Cinquantaquattro ore sono davvero sufficienti per passare alla fase d’azione? «Lo spero fortemente ma dovremo sederci a tavolino per discuterne – dice il primo classificato – anche se sono convinto che il mio team abbia la voglia e la competenza per portare avanti il progetto. Siamo stanchi di studiare sui libri, vogliamo fare e sono sicuro che faremo». Dall’Accademia di belle arti di Catania, indirizzo Graphic design e comunicazione d’impresa, vengono Giuseppe Fabiano, 23 anni, e Federica Grasso, che hanno conquistato insieme ad Alessandro il terzo posto e alcuni dei premi speciali. «Siamo arrivati senza una proposta precisa spinti dal nostro professore, Ciro Esposito. Dopo la presentazione ci è venuta l’idea di TicketUp, un’applicazione pensata per il trasporto pubblico e per combattere l’evasione fiscale sui mezzi pubblici». Come? A ogni obliterazione l’utente potrà fare un giochino e vincere un premio, che sia uno sconto Spotify o un caffè al bar. «L’idea diventerà reale quando riusciremo a trovare programmatori, sponsor e partner».
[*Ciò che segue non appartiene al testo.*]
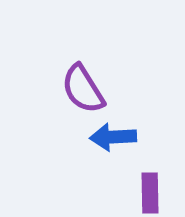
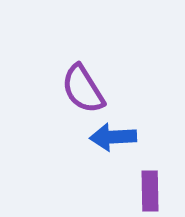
purple rectangle: moved 2 px up
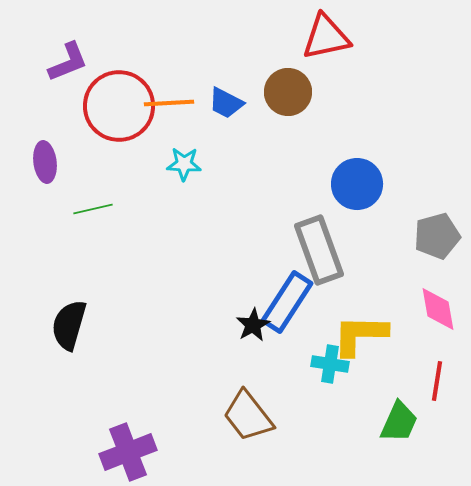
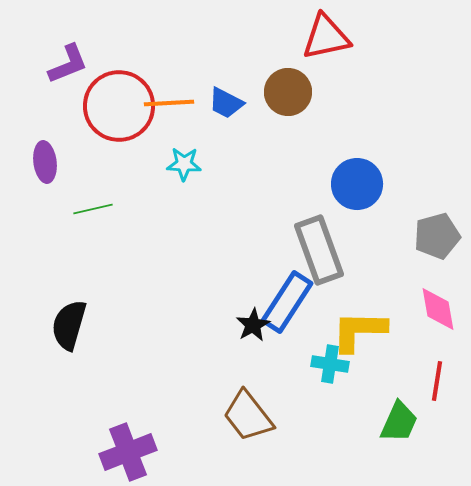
purple L-shape: moved 2 px down
yellow L-shape: moved 1 px left, 4 px up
Secondo posto e tre premi speciali per il team del catanese Carmelo Ventimiglia, 21 anni, studente di Informatica all’Università di Catania e membro del Gdg, comunità di sviluppatori sostenuta da Google. «Sono venuto qui con un’idea: prendere l’arte e renderla fruibile tramite la tecnologia della realtà aumentata. È stata distrutta e ricostruita ben sei volte, anche in base ai consigli dei mentor». Nel gruppo formato da Mariangela, Antonio, Samuele, Andrea, Roberto, Giuseppe, Nunzia e Loredana ognuno ha messo a disposizione le proprie competenze di sviluppatori, laureati in Archeologia, designer, laureati all’Accademia di belle arti per fare vita a ImmersivArt, una piattaforma che permette di catalogare le opere nascoste nei depositi dei musei che per motivi di spazio non vengono esposte. Se andrà in porto? «Siamo stati gli unici a portare la tecnologia già funzionante, attraverso un visore i giudici hanno visto sul palco la Monnalisa. Ci hanno dato gli strumenti per cominciare e con molta probabilità il progetto andrà avanti, partendo proprio dalla catalogazione delle opere nascoste nei magazzini dei musei catanesi».